What kind of investors is fixed income + suitable for? Is it suitable for layout at present? In fact, the bond market is volatile in the near future, and the absolute yield of bonds is not high. Investors pursuing stability are suitable for the layout of fixed income + products.

Yang Yuanchun said that the current fixed income plus strategy is basically to achieve the annual return target of the portfolio and control the volatility of the portfolio through the allocation of different proportions of equity and debt assets. The core of this strategy is that the stock debt assets have negative correlation in the long run. Under this principle, the combination of the stock debt assets can reduce the correlation of the assets in the portfolio and improve the portfolio return ratio. However, in the short term, in the stage of deflation or monetary policy contraction, it is easy to see the situation of stock and debt falling together, and the stock and debt assets no longer have negative correlation, at this time, this strategy will fail.

In addition, there are a certain proportion of high volatility assets in the fixed income + strategy. Compared with the pure fixed income strategy, the maximum withdrawal will be larger in extreme cases.

In terms of bond assets alone, it is true that the yields of major securities are basically lower than the lowest point in 2008. At present, in terms of risk appetite and policy, bond markets do not have great opportunities.
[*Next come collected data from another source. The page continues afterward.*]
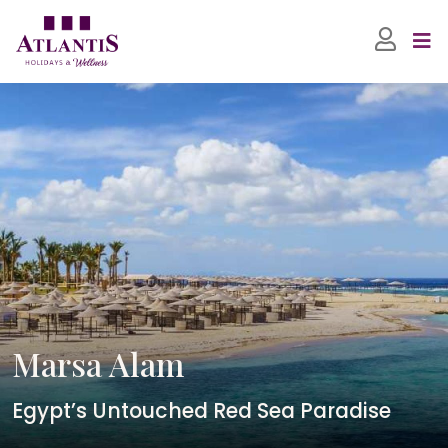
Marsa Alam
Egypt’s Untouched Red Sea Paradise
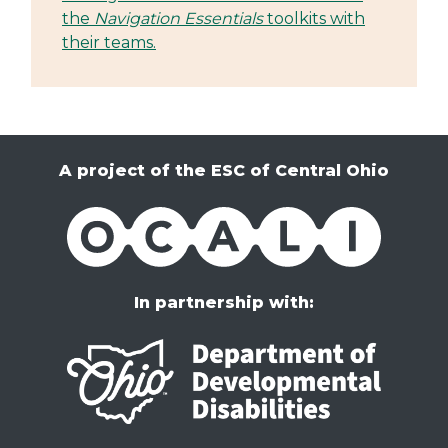
the
Navigation Essentials
toolkits with
their teams.
A project of the ESC of Central Ohio
OCALI
In partnership with:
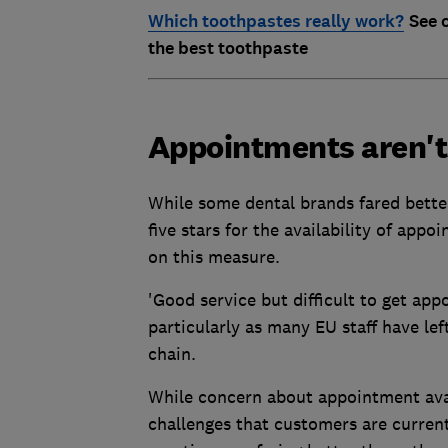
Which toothpastes really work?
See 
the best toothpaste
Appointments aren't
While some dental brands fared bette
five stars for the availability of app
on this measure.
'Good service but difficult to get appo
particularly as many EU staff have le
chain.
While concern about appointment avail
challenges that customers are current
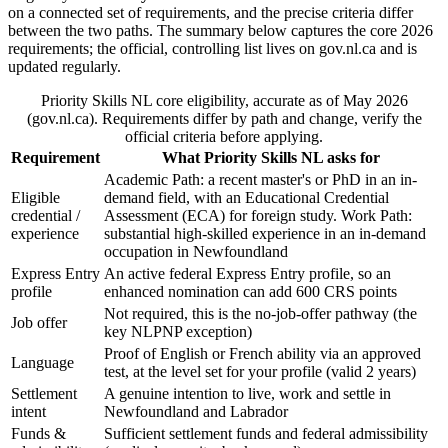
on a connected set of requirements, and the precise criteria differ
between the two paths. The summary below captures the core 2026
requirements; the official, controlling list lives on gov.nl.ca and is
updated regularly.
Priority Skills NL core eligibility, accurate as of May 2026
(gov.nl.ca). Requirements differ by path and change, verify the
official criteria before applying.
Requirement
What Priority Skills NL asks for
Academic Path: a recent master's or PhD in an in-
Eligible
demand field, with an Educational Credential
credential /
Assessment (ECA) for foreign study. Work Path:
experience
substantial high-skilled experience in an in-demand
occupation in Newfoundland
Express Entry
An active federal Express Entry profile, so an
profile
enhanced nomination can add 600 CRS points
Not required, this is the no-job-offer pathway (the
Job offer
key NLPNP exception)
Proof of English or French ability via an approved
Language
test, at the level set for your profile (valid 2 years)
Settlement
A genuine intention to live, work and settle in
intent
Newfoundland and Labrador
Funds &
Sufficient settlement funds and federal admissibility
However, the core of fixed income plus strategy is to take advantage of the negative correlation of stock and bond assets. When bond assets are relatively unfavorable, it often means that equity assets will have a certain opportunity. The fixed income plus portfolio can realize the asset allocation suitable for the current market for investors through the proportion allocation between the two types of assets and the adjustment of the duration of bond assets. Yang Yuanchun said.
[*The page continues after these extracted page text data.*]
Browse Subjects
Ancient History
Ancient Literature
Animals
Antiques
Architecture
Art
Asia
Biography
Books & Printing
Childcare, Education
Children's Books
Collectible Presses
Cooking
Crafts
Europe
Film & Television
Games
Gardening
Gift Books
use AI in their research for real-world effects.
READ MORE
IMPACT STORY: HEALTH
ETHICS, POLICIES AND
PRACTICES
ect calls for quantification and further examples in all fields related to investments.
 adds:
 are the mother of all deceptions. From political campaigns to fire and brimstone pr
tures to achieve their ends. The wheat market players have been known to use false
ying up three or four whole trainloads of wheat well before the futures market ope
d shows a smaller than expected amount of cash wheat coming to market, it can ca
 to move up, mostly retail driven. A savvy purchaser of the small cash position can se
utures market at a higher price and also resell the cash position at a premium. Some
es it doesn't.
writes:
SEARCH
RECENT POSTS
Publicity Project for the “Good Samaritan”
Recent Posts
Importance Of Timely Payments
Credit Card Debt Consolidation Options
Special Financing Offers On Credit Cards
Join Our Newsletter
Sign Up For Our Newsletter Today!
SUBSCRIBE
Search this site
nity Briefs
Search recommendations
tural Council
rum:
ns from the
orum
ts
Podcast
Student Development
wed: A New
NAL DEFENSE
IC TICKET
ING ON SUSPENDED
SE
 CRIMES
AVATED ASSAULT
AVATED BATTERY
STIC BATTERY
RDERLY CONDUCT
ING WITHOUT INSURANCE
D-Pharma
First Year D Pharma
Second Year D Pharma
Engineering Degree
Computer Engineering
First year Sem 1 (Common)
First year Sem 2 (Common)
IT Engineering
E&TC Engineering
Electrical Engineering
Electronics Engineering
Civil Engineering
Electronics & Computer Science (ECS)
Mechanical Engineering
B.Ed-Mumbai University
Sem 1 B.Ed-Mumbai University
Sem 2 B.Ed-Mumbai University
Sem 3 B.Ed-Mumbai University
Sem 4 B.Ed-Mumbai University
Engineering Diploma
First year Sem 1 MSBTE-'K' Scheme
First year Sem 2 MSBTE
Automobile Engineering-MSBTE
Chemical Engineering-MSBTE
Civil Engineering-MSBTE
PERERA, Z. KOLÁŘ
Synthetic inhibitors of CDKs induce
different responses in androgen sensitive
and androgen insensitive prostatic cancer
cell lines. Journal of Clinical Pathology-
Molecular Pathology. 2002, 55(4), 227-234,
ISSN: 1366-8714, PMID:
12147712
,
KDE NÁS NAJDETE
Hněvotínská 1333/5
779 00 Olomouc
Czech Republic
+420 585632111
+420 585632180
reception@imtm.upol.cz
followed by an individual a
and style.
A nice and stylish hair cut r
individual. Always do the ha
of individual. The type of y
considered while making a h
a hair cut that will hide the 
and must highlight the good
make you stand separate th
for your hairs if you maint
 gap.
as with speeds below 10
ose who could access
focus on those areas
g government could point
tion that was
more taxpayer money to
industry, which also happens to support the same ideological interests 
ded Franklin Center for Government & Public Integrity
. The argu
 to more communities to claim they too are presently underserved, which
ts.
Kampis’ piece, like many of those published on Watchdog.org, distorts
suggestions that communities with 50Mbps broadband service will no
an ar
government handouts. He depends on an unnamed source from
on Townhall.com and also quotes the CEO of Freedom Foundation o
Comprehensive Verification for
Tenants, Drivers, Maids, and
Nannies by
Zhang Ting, a senior Macro Analyst of GESHANG wealth, believes that fixed income plus is to enhance earnings on the basis of fixed income products, take fixed income products as the basic bottom position, increase earnings and flexibility through other types of assets, such as stocks, convertible bonds and innovation. This kind of asset is mainly suitable for two types of investors: one is under the background of the gradual break of the just exchange and the downward trend of global interest rate, the rate of return of bank financial products is downward, and the attraction is weaker. Many people hope to obtain higher income than bank financial products, but they are not willing to bear too many risks at the same time. In this case, fixed income + has become a good alternative; the second is risk preference For lower investors, such investors have strict requirements on product withdrawal, and fixed income + products can meet the demand.

Focus on the level of withdrawal

How to choose fixed income plus products? The core is the assessment of +, which can be revenue or risk. If it is through stock investment to thicken earnings, there may be a risk that the decline of stocks will drag down earnings; if it is through participation in fixed increase to thicken earnings, it also faces the risk of market collapse; even if it is involved in making new fixed income +, there is a certain risk of breaking, as well as the risk of bottom position fluctuation. The core is to see the fund managers ability to control risk, examine the level of product withdrawal, and try to choose products with stable yield and controllable risk.

Zhang Ting said that the layout of such products can focus on the following two aspects: first, the level of risk control. The bottom position of such products is fixed income products, which will inevitably involve credit risk. Once credit risk occurs, it will cause a large loss of principal. Therefore, investors need to pay close attention to the selection of securities and risk control ability of fund companies; second, observe the past history of fund managers Whether the performance is stable, if it can maintain a stable and good return, then investors can configure.